Monje, sacerdote, familia…
¿Cómo saber qué tengo que hacer?
Queremos compartir algunos criterios para el discernimiento:
Primero de todo, conviene considerar la vocación fundamental: la santidad, la comunión con la Trinidad a través de Cristo en su Iglesia. A esto son todos llamados y empezamos a vivirlo con el Bautismo.
En este camino de santidad, son varias las opciones que se nos ofrecen, pero fundamentalmente dos: consagración o matrimonio. En ambos casos, lo que Dios querrá de nosotros es la santidad y, en ello, nuestra felicidad.
Esta felicidad tiene un papel importante en la elección de estado: Dios no va a llamar-nos a la infelicidad, pero, asimismo, no hay que dejarse engañar por promesas ideales de felicidad: la felicidad plena tendrá lugar en la visión beatífica y no antes.
Fijémonos ahora en algunas diferencias entre la vida consagrada (celibato/virginidad) y el matrimonio.
En sentido estricto, vocación se ha reservado a la consagración virginal o celibataria siendo esta una vocación sobrenatural: las razones que mueven a este estado son sobrenaturales, pues la tendencia hacia el otro sexo es natural y contrariarla supone cierta violencia contra la propia naturaleza. En esta línea, la soltería no es una vocación, no hay llamada natural o sobrenatural a la soltería (que, en caso de darse sin haberlo escogido, pues uno debe mirar de vivir entregado al Señor, no se es un fracasado, al final son máximo 100 años y después la eternidad).
Ambos caminos son formas de esponsalidad con Cristo, si bien la castidad perfecta realiza más plenamente dicha vocación cristiana.
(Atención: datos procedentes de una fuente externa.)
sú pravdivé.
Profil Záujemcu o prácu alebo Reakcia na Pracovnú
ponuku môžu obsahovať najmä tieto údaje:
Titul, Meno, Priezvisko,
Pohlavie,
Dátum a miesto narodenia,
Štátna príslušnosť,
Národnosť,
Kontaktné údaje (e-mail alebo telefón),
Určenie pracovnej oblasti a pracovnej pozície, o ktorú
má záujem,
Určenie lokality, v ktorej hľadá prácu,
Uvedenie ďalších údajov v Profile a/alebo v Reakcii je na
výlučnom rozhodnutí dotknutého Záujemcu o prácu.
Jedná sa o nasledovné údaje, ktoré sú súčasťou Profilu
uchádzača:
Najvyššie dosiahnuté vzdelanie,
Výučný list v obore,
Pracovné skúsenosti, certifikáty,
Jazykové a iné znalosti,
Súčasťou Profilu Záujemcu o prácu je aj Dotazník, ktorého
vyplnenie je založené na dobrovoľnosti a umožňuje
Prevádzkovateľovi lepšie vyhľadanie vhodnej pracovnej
El matrimonio es una realidad natural (aparece ya en el Génesis y la reconocemos verdaderamente en múltiples culturas) que, entre cristianos, será elevada a sacramento y hecho camino de santidad con una doble misión: comunicar la vida, colaborar con la creación, procrear y dominar la tierra, llevar el mundo a mayor plenitud.
El cónyuge es, así, una ayuda en este camino de santidad, siendo el matrimonio para el mutuo apoyo. Reflejando por el sacramento la unión de Cristo y su Iglesia a través de la mediación del cónyuge.
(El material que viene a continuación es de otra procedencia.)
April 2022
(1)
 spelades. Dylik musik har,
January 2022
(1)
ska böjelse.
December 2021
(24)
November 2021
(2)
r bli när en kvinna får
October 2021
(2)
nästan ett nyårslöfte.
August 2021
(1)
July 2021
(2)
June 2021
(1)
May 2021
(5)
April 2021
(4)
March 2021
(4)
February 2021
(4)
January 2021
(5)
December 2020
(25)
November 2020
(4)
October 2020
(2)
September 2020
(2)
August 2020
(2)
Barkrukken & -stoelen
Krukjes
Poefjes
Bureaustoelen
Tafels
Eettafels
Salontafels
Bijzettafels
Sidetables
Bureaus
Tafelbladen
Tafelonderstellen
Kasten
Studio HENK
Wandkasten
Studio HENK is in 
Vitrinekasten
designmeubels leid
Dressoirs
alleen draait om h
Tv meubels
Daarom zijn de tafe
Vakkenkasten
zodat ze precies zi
El celibato o la virginidad supone una entrega total a Dios, es una vocación sobrenatural, la naturaleza no empuja a ello y es posible por el don de la gracia que Dios concede a quienes se la piden con sinceridad. Supone una entrega del corazón total a Dios, un reservarle a él la intimidad, una vivencia sin la mediación del cónyuge de la esponsalidad con Cristo, aquí de forma sobrenatural.
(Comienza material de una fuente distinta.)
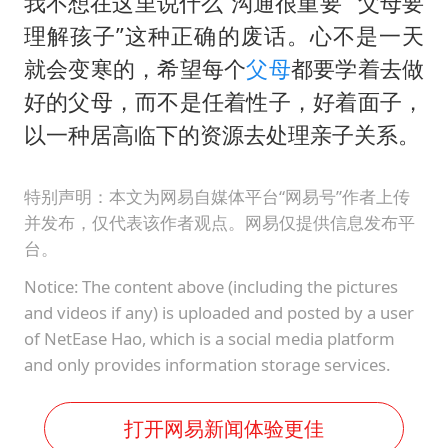
我不想在这里说什么“沟通很重要”“父母要
理解孩子”这种正确的废话。心不是一天
就会变寒的，希望每个
父母
都要学着去做
好的父母，而不是任着性子，好着面子，
以一种居高临下的资源去处理亲子关系。
特别声明：本文为网易自媒体平台“网易号”作者上传
并发布，仅代表该作者观点。网易仅提供信息发布平
台。
Notice: The content above (including the pictures
and videos if any) is uploaded and posted by a user
of NetEase Hao, which is a social media platform
and only provides information storage services.
打开网易新闻体验更佳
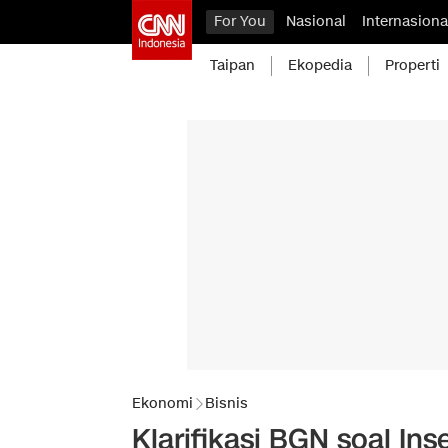
For You
Nasional
Internasiona
Taipan
Ekopedia
Properti
Ekonomi
Bisnis
Klarifikasi BGN soal In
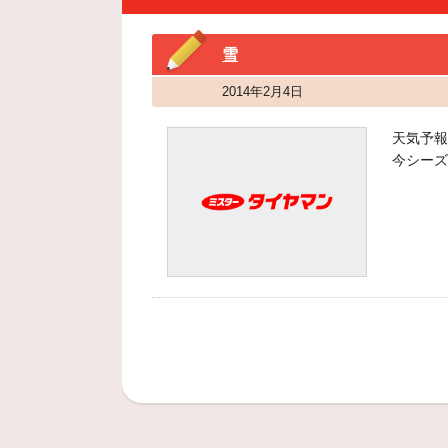
雪
2014年2月4日
天気予報
今シーズ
Antes de seguir, conviene diferenciar celibato y sacerdocio. El sacerdote en la Iglesia Latina debe ser célibe, pero se puede vivir el celibato en otros estados: la elección de estado en el varón no es entre sacerdocio o matrimonio. Puede uno no ser llamado al sacerdocio pero sí a la castidad perfecta.
¿Cómo decidir si tengo que casarme o consagrarme?
Sí, decidir. Porque no consiste en descubrir un secreto en Dios que nos revelará cuál tiene que ser nuestra vocación, no va a venir (salvo algo extraordinario) un ángel a decirnos: “tienes que casarte con Sinforosa Aymerich” o “tienes que entrar en el noviciado de la Compañía de Jesús”. Nuestra libertad juega un papel importante en la elección de estado.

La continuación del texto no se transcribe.